- Opening Delimiter -

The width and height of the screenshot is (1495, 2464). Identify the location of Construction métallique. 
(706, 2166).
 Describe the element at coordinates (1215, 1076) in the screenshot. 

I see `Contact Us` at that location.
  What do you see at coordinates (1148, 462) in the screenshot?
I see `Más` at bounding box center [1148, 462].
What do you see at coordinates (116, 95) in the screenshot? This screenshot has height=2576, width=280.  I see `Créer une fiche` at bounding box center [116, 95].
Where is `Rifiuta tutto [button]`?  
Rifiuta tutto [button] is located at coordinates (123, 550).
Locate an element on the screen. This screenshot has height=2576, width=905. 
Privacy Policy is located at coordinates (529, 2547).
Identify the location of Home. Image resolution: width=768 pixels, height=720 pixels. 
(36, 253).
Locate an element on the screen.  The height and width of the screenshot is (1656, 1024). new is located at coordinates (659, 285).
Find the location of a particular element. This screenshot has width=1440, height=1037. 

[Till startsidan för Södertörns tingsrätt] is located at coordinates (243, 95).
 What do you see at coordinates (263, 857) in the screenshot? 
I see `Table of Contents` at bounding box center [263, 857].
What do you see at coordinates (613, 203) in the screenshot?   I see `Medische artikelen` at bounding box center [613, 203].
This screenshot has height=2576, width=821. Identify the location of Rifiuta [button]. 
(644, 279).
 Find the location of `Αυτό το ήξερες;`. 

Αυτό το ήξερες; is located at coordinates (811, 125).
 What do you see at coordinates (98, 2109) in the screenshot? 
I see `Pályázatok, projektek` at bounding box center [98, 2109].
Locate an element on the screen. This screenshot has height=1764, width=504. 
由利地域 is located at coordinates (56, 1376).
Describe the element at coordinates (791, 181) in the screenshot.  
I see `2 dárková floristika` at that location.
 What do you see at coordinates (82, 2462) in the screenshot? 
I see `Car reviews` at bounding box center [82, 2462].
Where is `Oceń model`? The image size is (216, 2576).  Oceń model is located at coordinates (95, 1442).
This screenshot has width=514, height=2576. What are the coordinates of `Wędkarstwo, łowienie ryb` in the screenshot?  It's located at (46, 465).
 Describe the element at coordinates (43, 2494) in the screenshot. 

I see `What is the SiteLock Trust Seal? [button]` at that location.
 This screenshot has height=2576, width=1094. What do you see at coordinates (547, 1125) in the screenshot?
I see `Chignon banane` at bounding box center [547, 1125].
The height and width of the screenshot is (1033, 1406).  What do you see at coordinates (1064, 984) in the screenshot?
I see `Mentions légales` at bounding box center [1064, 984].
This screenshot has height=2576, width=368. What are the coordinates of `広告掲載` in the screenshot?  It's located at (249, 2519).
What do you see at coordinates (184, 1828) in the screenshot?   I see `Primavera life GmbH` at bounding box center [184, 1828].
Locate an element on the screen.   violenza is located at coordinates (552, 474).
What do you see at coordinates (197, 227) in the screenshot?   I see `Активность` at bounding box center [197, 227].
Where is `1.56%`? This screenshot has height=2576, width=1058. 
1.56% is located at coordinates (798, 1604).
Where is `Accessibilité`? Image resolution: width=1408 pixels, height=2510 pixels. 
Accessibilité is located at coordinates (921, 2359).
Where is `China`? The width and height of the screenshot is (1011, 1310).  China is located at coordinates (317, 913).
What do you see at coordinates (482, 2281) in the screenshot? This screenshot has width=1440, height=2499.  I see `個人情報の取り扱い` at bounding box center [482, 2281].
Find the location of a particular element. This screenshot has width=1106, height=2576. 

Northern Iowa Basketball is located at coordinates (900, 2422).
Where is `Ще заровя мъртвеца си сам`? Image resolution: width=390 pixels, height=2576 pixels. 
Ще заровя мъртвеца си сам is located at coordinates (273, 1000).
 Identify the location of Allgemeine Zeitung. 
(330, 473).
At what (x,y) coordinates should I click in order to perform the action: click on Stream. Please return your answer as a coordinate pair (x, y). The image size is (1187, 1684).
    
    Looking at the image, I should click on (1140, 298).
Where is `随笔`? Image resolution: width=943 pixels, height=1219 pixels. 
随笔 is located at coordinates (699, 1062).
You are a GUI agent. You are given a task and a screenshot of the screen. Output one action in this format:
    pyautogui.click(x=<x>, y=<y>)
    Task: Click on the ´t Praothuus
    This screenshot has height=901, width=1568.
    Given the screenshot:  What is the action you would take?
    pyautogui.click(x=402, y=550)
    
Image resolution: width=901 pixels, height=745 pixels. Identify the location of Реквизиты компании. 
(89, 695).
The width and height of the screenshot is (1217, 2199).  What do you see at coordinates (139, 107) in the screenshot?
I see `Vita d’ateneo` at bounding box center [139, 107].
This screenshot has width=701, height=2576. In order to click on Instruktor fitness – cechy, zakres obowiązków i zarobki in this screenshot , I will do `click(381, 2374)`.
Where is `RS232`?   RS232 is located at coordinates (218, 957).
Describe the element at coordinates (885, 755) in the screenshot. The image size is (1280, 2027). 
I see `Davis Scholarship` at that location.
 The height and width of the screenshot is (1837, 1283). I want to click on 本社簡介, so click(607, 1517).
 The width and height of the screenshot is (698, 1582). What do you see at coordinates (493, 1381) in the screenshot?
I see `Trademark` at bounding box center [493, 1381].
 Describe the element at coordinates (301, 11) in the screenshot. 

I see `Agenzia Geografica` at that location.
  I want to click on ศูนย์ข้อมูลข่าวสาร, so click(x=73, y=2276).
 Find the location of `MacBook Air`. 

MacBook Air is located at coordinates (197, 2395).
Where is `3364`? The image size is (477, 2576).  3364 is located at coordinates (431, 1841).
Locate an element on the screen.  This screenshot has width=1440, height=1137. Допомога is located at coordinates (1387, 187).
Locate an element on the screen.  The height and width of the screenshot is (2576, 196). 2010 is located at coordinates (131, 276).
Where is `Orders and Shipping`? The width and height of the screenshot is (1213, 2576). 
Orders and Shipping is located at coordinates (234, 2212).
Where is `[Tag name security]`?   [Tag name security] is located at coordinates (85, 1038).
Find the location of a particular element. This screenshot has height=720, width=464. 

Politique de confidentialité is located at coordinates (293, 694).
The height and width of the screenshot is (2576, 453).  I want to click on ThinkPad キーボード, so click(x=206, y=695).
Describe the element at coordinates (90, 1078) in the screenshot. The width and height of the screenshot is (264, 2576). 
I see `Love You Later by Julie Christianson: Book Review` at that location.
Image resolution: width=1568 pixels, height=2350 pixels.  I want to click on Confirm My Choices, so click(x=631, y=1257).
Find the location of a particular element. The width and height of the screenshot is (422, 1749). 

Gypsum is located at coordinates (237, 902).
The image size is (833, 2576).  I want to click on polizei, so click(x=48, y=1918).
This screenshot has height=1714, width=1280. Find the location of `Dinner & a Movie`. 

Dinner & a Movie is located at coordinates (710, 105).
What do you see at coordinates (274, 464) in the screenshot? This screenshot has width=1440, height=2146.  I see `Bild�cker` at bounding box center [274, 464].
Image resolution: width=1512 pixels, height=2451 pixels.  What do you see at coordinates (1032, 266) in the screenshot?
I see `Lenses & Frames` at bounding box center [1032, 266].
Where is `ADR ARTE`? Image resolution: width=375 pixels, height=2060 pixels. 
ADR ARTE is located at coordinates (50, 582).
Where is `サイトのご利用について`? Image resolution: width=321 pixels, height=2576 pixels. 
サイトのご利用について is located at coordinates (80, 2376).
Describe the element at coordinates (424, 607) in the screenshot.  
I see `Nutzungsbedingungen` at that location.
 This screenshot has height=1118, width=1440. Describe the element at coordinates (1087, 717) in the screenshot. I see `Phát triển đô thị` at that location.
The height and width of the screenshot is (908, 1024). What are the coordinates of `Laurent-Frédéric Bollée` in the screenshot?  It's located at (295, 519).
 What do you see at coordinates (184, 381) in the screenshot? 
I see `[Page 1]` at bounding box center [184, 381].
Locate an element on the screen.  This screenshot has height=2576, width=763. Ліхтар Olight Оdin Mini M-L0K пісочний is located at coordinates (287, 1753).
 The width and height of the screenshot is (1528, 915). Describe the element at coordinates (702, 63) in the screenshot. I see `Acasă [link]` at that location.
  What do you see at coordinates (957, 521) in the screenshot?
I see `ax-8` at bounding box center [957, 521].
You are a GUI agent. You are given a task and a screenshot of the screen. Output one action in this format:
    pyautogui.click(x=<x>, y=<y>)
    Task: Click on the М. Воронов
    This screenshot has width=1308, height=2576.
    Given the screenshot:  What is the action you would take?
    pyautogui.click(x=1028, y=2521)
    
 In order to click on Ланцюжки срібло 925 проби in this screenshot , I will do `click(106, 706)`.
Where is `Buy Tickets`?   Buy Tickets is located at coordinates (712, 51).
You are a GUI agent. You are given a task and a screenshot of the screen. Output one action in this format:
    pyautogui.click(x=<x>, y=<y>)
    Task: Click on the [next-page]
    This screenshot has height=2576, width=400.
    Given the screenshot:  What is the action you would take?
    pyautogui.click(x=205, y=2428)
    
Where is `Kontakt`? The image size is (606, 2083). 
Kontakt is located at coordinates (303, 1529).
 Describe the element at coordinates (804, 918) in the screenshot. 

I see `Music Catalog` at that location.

- Closing Delimiter -

* Task to complete: Could you write out, exactly as they stand, only the lines above that begin at the line with "has height=720, width=464." and stop after the line with "The height and width of the screenshot is (2576, 453)."?

* Result for this task:
Find the location of a particular element. This screenshot has height=720, width=464. 

Politique de confidentialité is located at coordinates (293, 694).
The height and width of the screenshot is (2576, 453).  I want to click on ThinkPad キーボード, so click(x=206, y=695).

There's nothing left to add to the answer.